Try to ssh into ‘localhost’
ssh localhost

If this requires a password, execute the following commands

if ~/.ssh does not exist
> mkdir ~/.ssh
> chmod 700 ~/.ssh
> touch ~/.ssh/authorized_keys
> chmod 600 ~/.ssh/authorized_keys

Create new key

> ssh-keygen -t dsa -P '' -f ~/.ssh/id_dsa
> cat ~/.ssh/id_dsa.pub >> ~/.ssh/authorized_keys

Try the “ssh localhost” command again.

Make sure your local machine has a hostname it also can reverse lookup. Try:
export MY_HOST_NAME=`hostname`
ssh $MY_HOST_NAME

If this does not work you need to fix your network configureation. (Going offline usually helps :) )

Now we can start the Hadoop cluster:
> hadoop namenode -format
> start-all.sh

This should start Hadoop with one Namenode, one Jobtraker, one Datanode and one Tasktracker.

Open following urls in your browser and make sure you see one data node and one tasktracker.

http://localhost:50030/
http://localhost:50070/

Getting data on the Hadoop DFS

While different data sources will probably exist while indexing, if you want to leverage the power of Hadoop while indexing it is a good idea to get the data to the Hadoop DFS as raw text (e.g. log files) or as a sequence file.

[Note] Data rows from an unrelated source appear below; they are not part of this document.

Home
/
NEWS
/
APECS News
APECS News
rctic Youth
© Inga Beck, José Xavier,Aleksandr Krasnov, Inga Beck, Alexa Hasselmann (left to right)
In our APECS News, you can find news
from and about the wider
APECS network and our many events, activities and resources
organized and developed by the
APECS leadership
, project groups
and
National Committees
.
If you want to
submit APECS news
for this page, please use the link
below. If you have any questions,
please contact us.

Katta comes with some sample code that can be found in the extras/indexing project. If you want to store your data as a SequenceFile you might find the SequenceFileCreator interesting. Lets create some sample data and work with it:

cd ~/katta-tutorial/modules/katta-indexing-sample
ant jar
sh run.sh net.sf.katta.indexing.SequenceFileCreator hdfs://localhost:9000/sample ../../sample-data/texts/alice.txt 1000

Now we have to create a job jar. A job jar is a jar with our Lucene jar dependencies in a embedded lib folder.

Run our indexing job

Beside the SequenceFileCreator Katta also provides sample code for a Hadoop indexing job. The job is a basically only a Hadoop MapRunnable implementation that reads the sequence file records and adds them to a Lucene index on the local hard drive. When all records are indexed the local Lucene index is copied into the Hadoop DFS.

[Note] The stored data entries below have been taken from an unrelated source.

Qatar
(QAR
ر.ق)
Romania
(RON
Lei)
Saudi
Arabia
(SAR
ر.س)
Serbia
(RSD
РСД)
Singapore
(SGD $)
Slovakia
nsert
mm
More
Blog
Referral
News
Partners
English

Lets start with creating a Hadoop job jar.
ant job-jar

Change directory to our version of Hadoop:
cd ~/katta-tutorial/hadoop-0.20.1

Lets make sure we have sample data:
bin/hadoop fs -ls /
You should see:
-rw-r--r-- 3 joa23 supergroup 60598 2009-03-16 01:54 /sample

bin/hadoop jar ~/katta-tutorial/katta/modules/katta-indexing-sample/build/katta-indexing-sample-*.jar hdfs://localhost:9000/sample hdfs://localhost:9000/index 2

Now we need to clean up this folder since Hadoop stored some folders there we do not want.
bin/hadoop fs -rmr /index/_logs
bin/hadoop fs -rmr /index/part-*

Congratulations you have generated a Katta index. Now lets try to deploy it.

Deploy the index in Katta

Our goal is to deploy the freshly generated index. First we need to start a localhost Katta grid, as described here.

Therefore we need 3 shell windows open and change directory in each into ~/katta-tutorial/katta/.

In window 1 we start the master:
bin/katta startMaster

In window 2 we start a node
bin/katta startNode

In window 3 we run the deploy command:
bin/katta addIndex testIndex hdfs://localhost:9000/index org.apache.lucene.analysis.StandardAnalyzer 2

This might take a some time, since Katta is downloading the index from Hadoop DFS to the local hard drive.

Now you can search with

bin/katta search testIndex "content:alice"

Congratulations! You have just created an index with Hadoop and deployed it into Katta.